Passados seis dias do início do ‘tarifaço’ do presidente estadunidense Donald Trump, que elevou a taxa do imposto sob importações de produtos brasileiros para um total de 50%, ainda gera receios para alguns setores da economia brasileira, principalmente aquelas que baseiam-se em exportações para os EUA.”
Entretanto, o decreto executivo trouxe alívio para algumas cadeias produtivas, ao isentar 694 produtos. Ficaram de fora do tarifaço itens como suco e polpa de laranja, combustíveis, minérios, fertilizantes e aeronaves civis.
Em Mato Grosso do Sul, a indústria de celulose, que responde por 31,9% da exportação brasileira para os EUA (U$ 213 milhões em 2024), não sentirá o impacto. O ferro manufaturado e o aço, que exportaram U$ 124 milhões, também foram isentos, mas já possuíam uma tarifa de 50%, não havendo mudança, na prática.

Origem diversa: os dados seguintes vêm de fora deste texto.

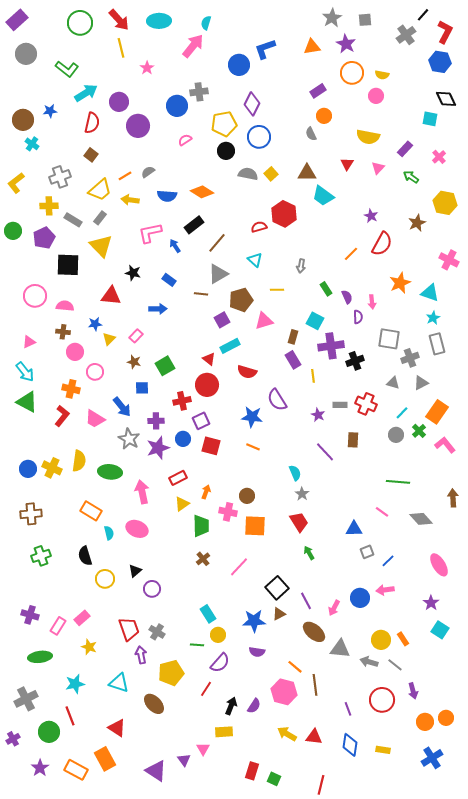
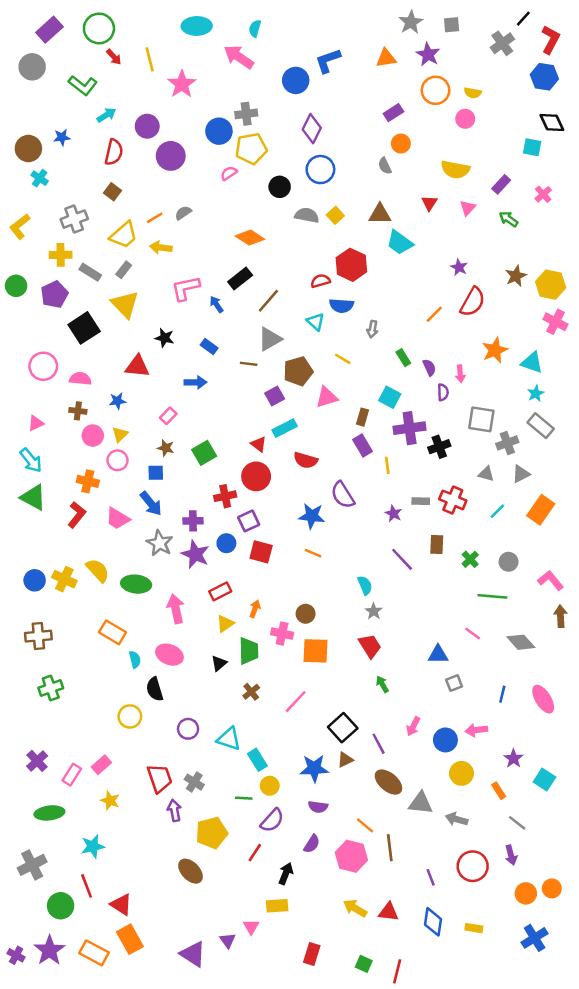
purple rectangle: (17, 20) -> (49, 30), moved
red arrow: (119, 20) -> (114, 57), moved, size x0.6
pink arrow: (193, 46) -> (239, 57), turned -95
pink star: (147, 68) -> (182, 84), size x1.6
cyan arrow: (86, 93) -> (106, 115), size x0.7
yellow pentagon: (224, 124) -> (251, 148), moved
blue semicircle: (167, 196) -> (341, 306), moved
yellow hexagon: (445, 203) -> (551, 285), moved
black square: (68, 265) -> (84, 328), turned -35
yellow line: (277, 290) -> (343, 359), turned 32
yellow triangle: (109, 339) -> (120, 434), moved
gray rectangle: (437, 344) -> (541, 426), turned -35
blue square: (142, 388) -> (156, 473), moved
green cross: (419, 431) -> (470, 559), moved
gray circle: (396, 435) -> (509, 562), moved
pink L-shape: (445, 445) -> (551, 580), moved
purple star: (158, 448) -> (195, 554), turned -30
yellow semicircle: (79, 461) -> (98, 570), turned -50
black semicircle: (85, 556) -> (155, 689), moved
blue line: (388, 561) -> (502, 694), moved, turned -32
black triangle: (135, 571) -> (219, 663), moved
purple star: (431, 603) -> (513, 759), moved
pink arrow: (334, 608) -> (413, 726), moved
purple cross: (30, 615) -> (37, 761), turned 30
yellow circle: (381, 640) -> (461, 773), moved
gray line: (395, 665) -> (517, 823), moved
cyan triangle: (119, 683) -> (229, 739), moved
purple semicircle: (254, 706) -> (312, 844), moved
red triangle: (117, 728) -> (121, 905), moved
purple cross: (13, 739) -> (16, 955), moved, turned -32
purple star: (40, 768) -> (49, 950), size x1.4
green square: (274, 779) -> (364, 964), moved

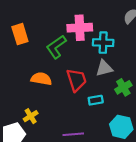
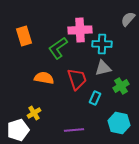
cyan rectangle: (96, 100) -> (95, 98), turned -56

Aumento de consumo interno
Apesar das isenções, um dos principais produtos sul-mato-grossenses exportados para os EUA sofreu o aumento da tarifa, a carne bovina in natura. Segundo o professor de economia, Eugênio da Silva Pavão, a produção de carne em MS faz parte de um “circuito mundial,” com as empresas brasileiras sendo “players internacionais.” Ele sugere que a “dependência por carne brasileira será importante para uma reavaliação das tarifas na economia norte-americana.”
Para o professor, o setor da carne bovina, que já exportou U$ 282 milhões neste ano (42,1% do total anual de MS para os EUA), é o que mais poderá sentir o impacto. Questionado sobre a viabilidade de exportar para os EUA, o professor acredita que a busca por parte das autoridades de MS de novos mercado-alvo dificilmente complementará a queda da demanda dos Estados Unidos. Segundo ele, “isso pode levar a um aumento da oferta no mercado interno e, consequentemente, a uma “queda dos preços” para o consumidor local.
“Inicialmente terá queda dos preços internos (pequena porcentagem), devido ao aumento da oferta interna, posteriormente, se conquistarem novos e maiores mercados, a oferta interna deve reduzir e os preços subirão novamente, até um novo equilíbrio de mercado”, explicou o professor.
Questionada se haveria um cenário de risco para o setor produtivo brasileiro, ele alerta sobre uma preocupação de que setores sejam afetados de forma secundária. “Se [Trump] não conseguir os resultados esperados das tarifas atuais (percentual e número de produtos), corremos o risco de ter novos impactos nos setores ‘poupados’ (minérios, celulose, etc), afetando a economia brasileira, os empregos e até mesmo as plantas industriais, que podem se deslocar para o país do Norte”, disse ainda.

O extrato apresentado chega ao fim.